I am fairly confident of the definition of CNF and DNF (e.g. why $ (P \land Q)$ in both CNF and DNF.
However, I'm a little shaky when it comes to converting between the two normal forms. Is it possible to just follow some mechanical steps to arrive at the answer?
Have I got the right idea below:
$(P \rightarrow Q) \land (S \rightarrow R)$
$(\neg P \lor Q) \land (\neg S \lor R)$ First, convert all connectives to $\{\neg, \land,\lor\} $. Formula is in CNF.

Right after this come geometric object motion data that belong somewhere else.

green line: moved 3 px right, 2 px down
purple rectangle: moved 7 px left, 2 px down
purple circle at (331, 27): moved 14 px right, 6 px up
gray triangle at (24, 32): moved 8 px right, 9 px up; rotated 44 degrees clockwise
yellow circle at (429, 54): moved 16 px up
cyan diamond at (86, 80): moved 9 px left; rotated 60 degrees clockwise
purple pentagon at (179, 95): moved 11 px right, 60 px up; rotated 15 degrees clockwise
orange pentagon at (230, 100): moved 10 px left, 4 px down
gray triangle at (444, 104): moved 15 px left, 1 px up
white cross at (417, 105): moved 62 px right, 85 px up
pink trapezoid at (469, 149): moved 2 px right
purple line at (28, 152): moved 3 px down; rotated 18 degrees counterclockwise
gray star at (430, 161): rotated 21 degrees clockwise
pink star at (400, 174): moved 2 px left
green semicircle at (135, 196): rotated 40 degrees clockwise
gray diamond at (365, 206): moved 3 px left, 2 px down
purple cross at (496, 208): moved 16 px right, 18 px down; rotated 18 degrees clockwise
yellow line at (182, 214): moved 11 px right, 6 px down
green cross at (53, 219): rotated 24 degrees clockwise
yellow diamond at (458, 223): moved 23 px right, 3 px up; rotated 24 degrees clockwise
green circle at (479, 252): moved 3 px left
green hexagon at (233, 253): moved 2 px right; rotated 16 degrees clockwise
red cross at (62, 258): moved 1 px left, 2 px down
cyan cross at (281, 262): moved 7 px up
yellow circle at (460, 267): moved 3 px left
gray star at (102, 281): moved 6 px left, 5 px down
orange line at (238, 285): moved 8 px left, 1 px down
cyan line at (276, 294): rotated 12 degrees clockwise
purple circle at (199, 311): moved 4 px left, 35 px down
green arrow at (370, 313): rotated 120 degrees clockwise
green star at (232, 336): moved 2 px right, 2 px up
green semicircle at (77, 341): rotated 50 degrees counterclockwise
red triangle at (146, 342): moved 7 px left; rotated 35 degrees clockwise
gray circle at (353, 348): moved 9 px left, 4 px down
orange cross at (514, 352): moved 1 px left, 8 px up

$((\neg P \lor Q) \land \neg S) \lor ((\neg P \lor Q)\land R)$ Use Distributive law. Not in DNF.
$((\neg P \land \neg S) \lor (Q \land \neg S)) \lor ((\neg P \land R) \lor (Q \land R))$ Distribute again. Now in DNF.

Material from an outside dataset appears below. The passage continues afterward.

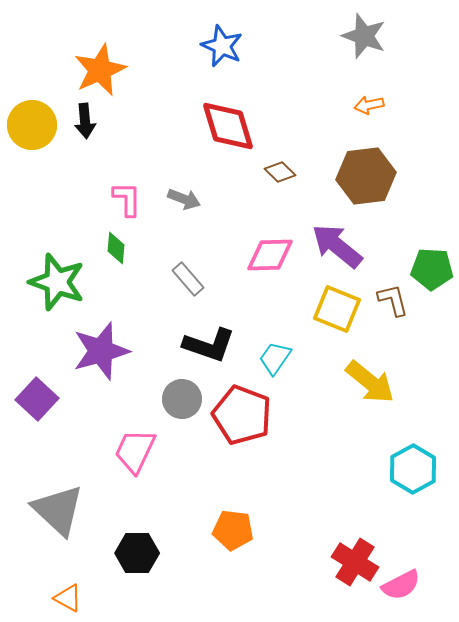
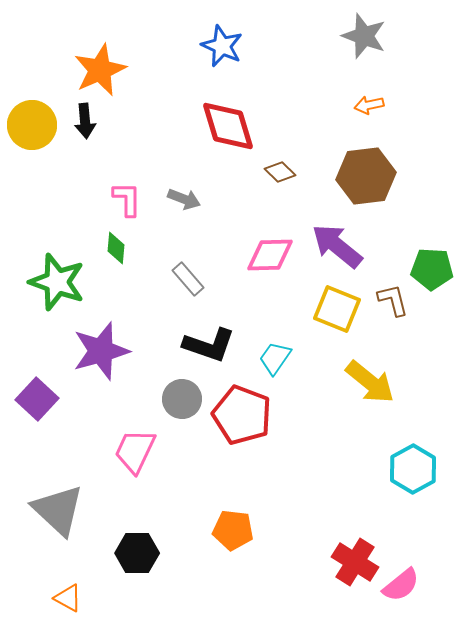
pink semicircle: rotated 12 degrees counterclockwise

First, I got rid of all connectives not allowed in CNF/DNF. Then I Used the distributive law repeatedly until the CNF formula became DNF.
Is this a good way to go about it?
I've taken the earlier problem and changed it to the below:
$$ (P \rightarrow Q) \lor (S \rightarrow R)$$
My solution:
$$(\neg S \lor\neg P) \lor (\neg S \lor Q) \lor (\neg P \lor R) \lor (Q \lor R)$$
Simplified:
$$\neg S \lor \neg P \lor Q \lor R$$ This should be in CNF right? Since there is no disjunction>Conjunction>Disjunction in the syntax tree of this formula. Same reason $(P \lor Q)$ can be both CNF and DNF.
Meaning that a formula consisting only of Conjunction or Disjunctions is both CNF and DNF. I realise that I could just put in $(\neg P \lor Q) \lor (\neg S \lor R)$. Just wanted to see if other representations are OK.